Awas Lembaga Survei Bayaran! |
Masa kampanye seperti ini, bukan saja memakmurkan para produsen dan pedagang atribut partai, yang jualan laris manis bak kacang goreng, tetapi banyak lebih dari itu panen juga dialami oleh media massa dengan peningkatan oplah, rating, dan iklan. Ternyata tidak itu saja yang panen uang, apalagi?
Menurut Pengamat Sosial Politik Internasional, Didin Fahrudin, pelaksanaan pemilu legislatif yang diikuti oleh banyak partai bisa memakmurkan walau disisi lain memiskinkan.

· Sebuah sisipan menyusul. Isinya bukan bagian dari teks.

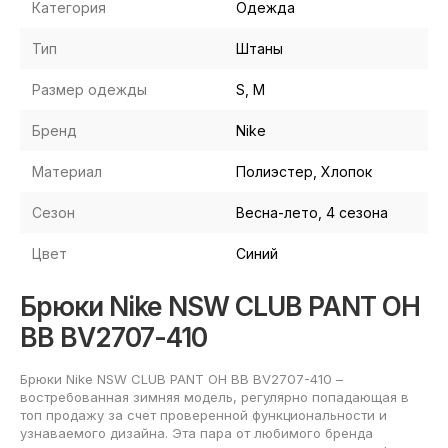
Категория
Одежда
Тип
Штаны
Размер одежды
S, M
Бренд
Nike
Материал
Полиэстер, Хлопок
Сезон
Весна-лето, 4 сезона
Цвет
Синий
Брюки Nike NSW CLUB PANT OH
BB BV2707-410
Брюки Nike NSW CLUB PANT OH BB BV2707-410 –
востребованная зимняя модель, регулярно попадающая в
топ продажу за счет проверенной функциональности и
узнаваемого дизайна. Эта пара от любимого бренда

"Pemilu dengan kampanyenya jelas mengalirkan uang trilyunan, ditambah partai-partai politik dan caleg tidak segan-segan mengeluarkan dana dalam jumlah banyak demi perolehan suara mereka " ujar Didin, via email, Sabtu (21/03) di Den Haag, Belanda.
Lanjut Didin, parpol dan dan caleg bisa membayar lembaga survei, agar hasilnya bisa membuat opini kemenangan buat mereka, juga jangan salah para pengamat politik pun bisa dibayar atau diarahkan agar komentarnya bisa menggiring opini calon pemilih kepada partainya.
"Jadi masyarakat harus cerdas menilai, karena media, wartawan pembuat opini, lembaga survei dan pengamat politik bisa berperilaku seperti penjaja eceran atribut partai, hanya cara dan target mereka lebih terkesan elegan dan berpengaruh," kata Didin mengingatkan.
Didin melanjutkan, bahaya dari proses jual beli ini akan menghasilkan pemimpin-pemimpin yang memiliki banyak uang atau saat ini memiliki kekuasaan, kemudian setelah mereka berkuasa mereka akan berusaha mengembalikan uang yang mereka keluarkan saat kampenye, dari pundi-pundi kas negara sehingga rakyat akan semakin miskin.
"Ini bahayanya, satu sisi pemilu yang sudah memakai uang rakyat trilyunan rupiah ternyata hanya menghasilkan pemimpin yang materrialistis berkuasa karena uang dan akan berkuasa demi uang " tambah Didin
Kemudian, Didin mengingatkan kepada para wartawan, media massa, pengamat politik dan lembaga-lembaga survei untuk kembali kepada etika sebenarnya.
Fenomena jual beli tersebut mulai tercium di Jakarta. Lembaga survei yang dibayar partai, wartawan penulis opini kampanye negatif dan giringan opini positif semarak media massa sampai-sampai partai yang membayar masyarakat untuk menghadiri kampanyenya. Jika politik uang ini terus dijalankan, bagaimana nasib bangsa kemudian? Sekarang saatnya kita bangun politik, media, opinion maker, yang jujur.